I have uploaded the whole output of dmesg to http://pastebin.com/m648ce12a so you can look at it, maybe you will see something I don't? 

Maybe also worth mentioning is that after resuming from hibernate, the automounter does not work anymore. Could that be related?

----------

## boerKrelis

Sorry, I'm out of ideas. Almost. It could be a firmware problem. I bet tuxonice can't restore the internal state of your adapters firmware, and it could well be the case that upon restoring kernel state there is no corresponding device state. It's a guess.

You might try to completely unload the driver module and maybe even the complete kernel wifi stack (if possible, build them as modules) to prevent tuxonice from storing the stacks' state. Then, after resuming, you can start with a clean slate.

But I hope someone with more specific knowledge jumps in on this thread.

----------

## larophel

Thanks for your suggestion, but sadly it did not help either. 

It is an interesting point though, how does tuxonice save the hardware states? Is it maybe possible to stop it from sending my WLAN card into sleep mode?

----------

## cach0rr0

I too use the ath9k, but I never really hit this as an issue, since I use wicd for managing my wireless stuff rather than the init scripts. 

I don't know if this is doable for you or not, but it works for me quite nicely using wicd

----------

## larophel

Sorry for taking so long to reply, I was on vacation.

I am not sure if using wicd will make any difference as the card seems to be disabled hardware-wise but I will of course try. Emerging now, I will report back with the results.

Thanks!

----------

## larophel

I just tried it but it did not work   :Sad: 

Anyway, thanks for suggesting to try wicd, I quite like it and I think I may continue using it!

----------

## jquinte

Did you find any solution to this problem? Because I have a very similar one. After resume, I must unload and reload the ath9k module. After that I need sometimes to restart wicd.

I'd appreciate some help or tip from any of you.

Cheers!

----------

## larophel

Well, the problem I had (I don't have that laptop anymore, sadly) was not solved by reloading the ath9k module.

What I did was emerge the omnibook module and load it with "ectype=12", IIRC, depends on the laptop you got, then I could do "echo 1 > /proc/omnibook/wifi" to activate the wireless again.

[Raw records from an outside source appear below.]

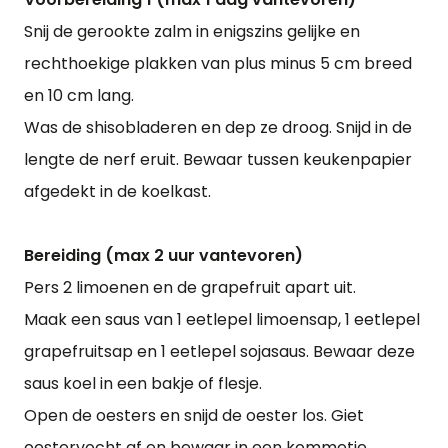
Snij de gerookte zalm in enigszins gelijke en
rechthoekige plakken van plus minus 5 cm breed
en 10 cm lang.
Was de shisobladeren en dep ze droog. Snijd in de
lengte de nerf eruit. Bewaar tussen keukenpapier
afgedekt in de koelkast.
Bereiding (max 2 uur vantevoren)
Pers 2 limoenen en de grapefruit apart uit.
Maak een saus van 1 eetlepel limoensap, 1 eetlepel
grapefruitsap en 1 eetlepel sojasaus. Bewaar deze
saus koel in een bakje of flesje.
Open de oesters en snijd de oester los. Giet
oestervocht af en bewaar in een kommetje.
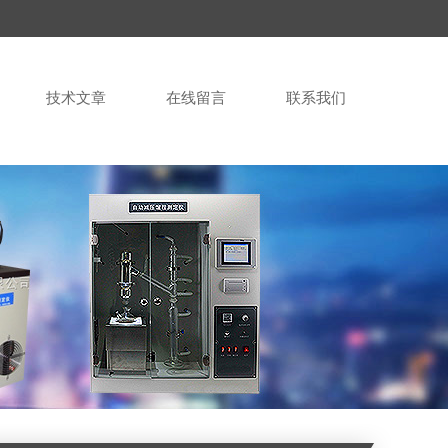
技术文章
在线留言
联系我们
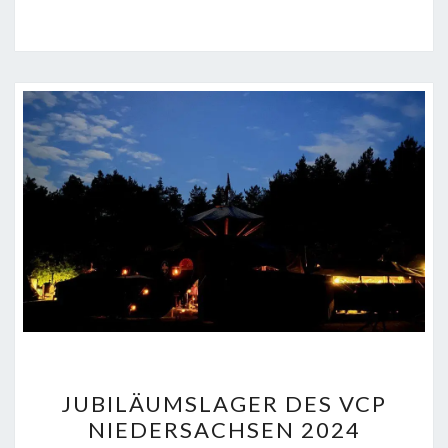
JUBILÄUMSLAGER
JUBILÄUMSLAGER DES VCP
DES
NIEDERSACHSEN 2024
VCP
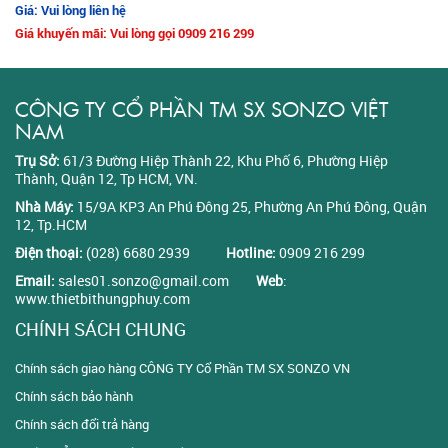
Giá: Vui lòng liên hệ
Giá khuyến mãi: Vui lòng gọi 0909 216 299
CÔNG TY CỔ PHẦN TM SX SONZO VIỆT
NAM
Trụ Sở:
61/3 Đường Hiệp Thành 22, Khu Phố 6, Phường Hiệp
Thành, Quận 12, Tp HCM, VN.
Nhà Máy:
15/9A KP3 An Phú Đông 25, Phường An Phú Đông, Quận
12, Tp.HCM
Điện thoại:
(028) 6680 2939
Hotline:
0909 216 299
Email:
sales01.sonzo@gmail.com
Web
:
www.thietbithungphuy.com
CHÍNH SÁCH CHUNG
Chính sách giao hàng CÔNG TY Cổ Phần TM SX SONZO VN
Chính sách bảo hành
Chính sách đổi trả hàng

If your problem is simply solved by reloading the ath9k module, and you use the "hibernate-script" package to hibernate, have you tried uncommenting

UnloadAllModules yes

LoadModules auto

in /etc/hibernate/common.conf?

Hoffe das hilft!

----------

## overkll

I've never used tuxonice, but I've been using ath9k as a module for over a year now.  I only had issues with specific kernels not resuming (nvidia related)... AT ALL.  The best kernels for ath9k so far have been 2.6.29 and 2.6.32.  Don't even bother using the other ones as they are.... well, crap.

As far as power saving/suspend/hibernate is concerned, gentoo-sources works just fine.  I let gnome take care of it all.

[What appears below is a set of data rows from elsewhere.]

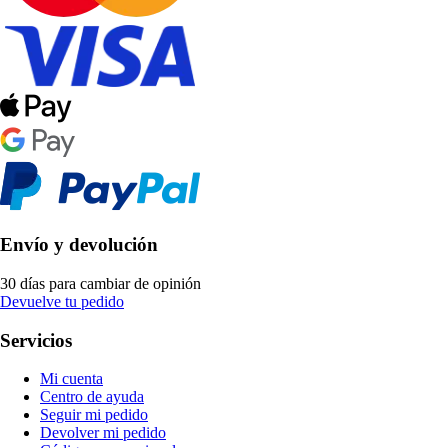
Envío y devolución
30 días para cambiar de opinión
Devuelve tu pedido
Servicios
Mi cuenta
Centro de ayuda
Seguir mi pedido
Devolver mi pedido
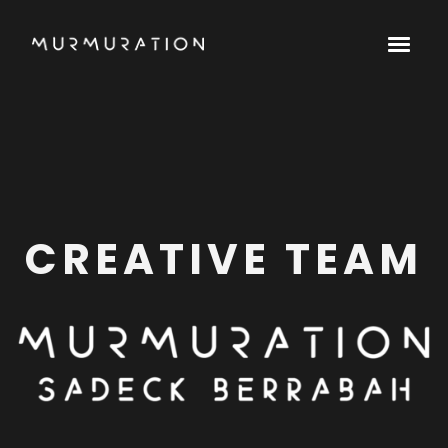
CREATIVE TEAM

laphorel,  I didn't see how you've configured ath9k kernel wise, or how you bring it up so no one can really help you until you do.

----------

## cach0rr0

 *overkll wrote:*   

> I've never used tuxonice, but I've been using ath9k as a module for over a year now.  I only had issues with specific kernels not resuming (nvidia related)... AT ALL.  The best kernels for ath9k so far have been 2.6.29 and 2.6.32.  Don't even bother using the other ones as they are.... well, crap.
> 
> As far as power saving/suspend/hibernate is concerned, gentoo-sources works just fine.  I let gnome take care of it all.
> 
> laphorel,  I didn't see how you've configured ath9k kernel wise, or how you bring it up so no one can really help you until you do.

 

FYI, this has been an ongoing thing for >=2.6.31

http://bugzilla.kernel.org/show_bug.cgi?id=13807

bloody annoying; I was using .30 back when I originally posted in this thread - now that I've moved ahead with some later releases, any time I put any significant load on this system, I lose my connection. And indeed resuming i have to rmmod and modprobe all over again...and even then it *feels* less stable than before (have to manually disconnect/reconnect periodically). Reboot fixes it.

----------

## jquinte

You are totally right, cachorro. Even when sometimes there is no apparent error at all, you can *feel* that things are not working OK (slow; micro-disconnections; etc.).

I've read the link that you posted and solution seems to be on its way. Hopefully it will come in one of the next kernel versions.

Thanks and cheers!

----------

## r3tep

I had a problem at my card (ath5k).

At some startup, it was powered off and didn't wake up.

I disabled some ACPI-settings in my BIOS, the card is always on.

At my system, the problem is not solved. It's a workaround.

----------

## larophel

 *overkll wrote:*   

> 
> 
> laphorel,  I didn't see how you've configured ath9k kernel wise, or how you bring it up so no one can really help you until you do.

 

I am not sure what you mean, I think my OP was pretty clear. Anyway, I had also mentioned in the post before yours that I do not have the laptop anymore and that I had solved the problem.

I will change the title to avoid further confusion.

----------